Wirtschaftsforscher "Mindestlohn gefährdet 900.000 Jobs"

Berlin · Wirtschaftsforscher warnen vor dem Verlust Hunderttausender Stellen im Niedriglohnsektor. Ministerin Nahles will eine Lohnuntergrenze von 8,50 Euro pro Stunde fast ohne Ausnahmen ab 2015.

Wirtschaftsforscher: "Mindestlohn gefährdet 900.000 Jobs"
Foto: dpa, Patrick Pleul

Bundesarbeitsministerin Andrea Nahles (SPD) setzt sich über alle Warnungen hinweg und lässt beim geplanten flächendeckenden Mindestlohn ab 2015 so gut wie keine Ausnahmen zu: Nur für Minderjährige unter 18 Jahren ohne Berufsausbildung soll die gesetzliche Lohnuntergrenze von 8,50 Euro pro Stunde nicht gelten. Union, Arbeitgeber und Fachleute hatten dagegen eine Grenze von mindestens 21 Jahren gefordert, um einen Anstieg der Jugendarbeitslosigkeit zu vermeiden. Das Münchner Ifo-Institut warnt vor dem Verlust von 900.000 Jobs im Niedriglohnsektor.
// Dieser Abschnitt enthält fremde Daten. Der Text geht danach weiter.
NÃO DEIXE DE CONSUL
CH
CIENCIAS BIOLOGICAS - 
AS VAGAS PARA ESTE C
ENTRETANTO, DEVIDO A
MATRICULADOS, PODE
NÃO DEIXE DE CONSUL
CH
Bei einem Treffen der Parteichefs von CDU, CSU und SPD, Angela Merkel, Horst Seehofer und Sigmar Gabriel, konnte sich Gabriel offenbar durchsetzen. Seehofer hatte am Dienstag noch unmittelbar vor dem Gespräch für eine höhere Altersgrenze plädiert. Offenbar setzt auch die Kanzlerin darauf, dass der Mindestlohn wegen des Wirtschaftsaufschwungs und wachsenden Arbeitskräftebedarfs keine negativen Folgen haben wird. Änderungen im parlamentarischen Verfahren nach dem Kabinettsbeschluss am 2. April sind allerdings noch möglich. Der CDU-Sozialpolitiker Karl Schiewerling forderte gestern sogar eine Altersgrenze von 23 Jahren.
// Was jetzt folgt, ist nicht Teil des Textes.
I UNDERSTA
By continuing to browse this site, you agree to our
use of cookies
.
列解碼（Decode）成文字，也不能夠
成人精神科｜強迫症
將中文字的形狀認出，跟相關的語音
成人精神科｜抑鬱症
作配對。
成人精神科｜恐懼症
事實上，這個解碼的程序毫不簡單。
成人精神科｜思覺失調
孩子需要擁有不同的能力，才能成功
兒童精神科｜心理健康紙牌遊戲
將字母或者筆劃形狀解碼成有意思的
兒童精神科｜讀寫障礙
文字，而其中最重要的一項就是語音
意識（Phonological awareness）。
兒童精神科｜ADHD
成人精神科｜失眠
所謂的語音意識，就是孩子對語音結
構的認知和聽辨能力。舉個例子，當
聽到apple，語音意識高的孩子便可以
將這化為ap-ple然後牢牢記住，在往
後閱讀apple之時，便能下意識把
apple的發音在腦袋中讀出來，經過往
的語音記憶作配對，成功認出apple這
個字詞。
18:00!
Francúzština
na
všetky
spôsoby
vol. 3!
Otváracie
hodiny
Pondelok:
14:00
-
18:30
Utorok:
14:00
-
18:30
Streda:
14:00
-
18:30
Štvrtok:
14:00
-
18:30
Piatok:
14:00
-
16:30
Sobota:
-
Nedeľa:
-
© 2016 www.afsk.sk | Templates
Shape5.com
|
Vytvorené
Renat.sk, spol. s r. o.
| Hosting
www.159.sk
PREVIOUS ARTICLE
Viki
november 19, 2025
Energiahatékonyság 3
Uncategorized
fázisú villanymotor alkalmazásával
Risiko für Berufseinsteiger und ehemalige Langzeitarbeitslose

"Ein flächendeckender gesetzlicher Mindestlohn in Höhe von 8,50 Euro würde mehrere Hunderttausend Arbeitsplätze im Niedriglohnsektor akut bedrohen", warnte der Chef der Wirtschaftsweisen, Christoph Schmidt. Das Risiko sei besonders groß für Berufseinsteiger und ehemals Langzeitarbeitslose. Er forderte "zeitlich befristete Ausnahmen vom Mindestlohn für Langzeitarbeitslose, Personen in arbeitsmarktpolitischen Maßnahmen und Personen mit längeren Phasen der Nichterwerbstätigkeit, beispielsweise Mütter nach einer längeren Familienpause oder pflegende Familienangehörige". Auch für "Personen mit Behinderungen, Entlohnung auf Stücklohnbasis, Beschäftigte in Privathaushalten und Personen, die stark am Umsatz beteiligt sind, beispielsweise im Gastgewerbe", müsse es Ausnahmen geben.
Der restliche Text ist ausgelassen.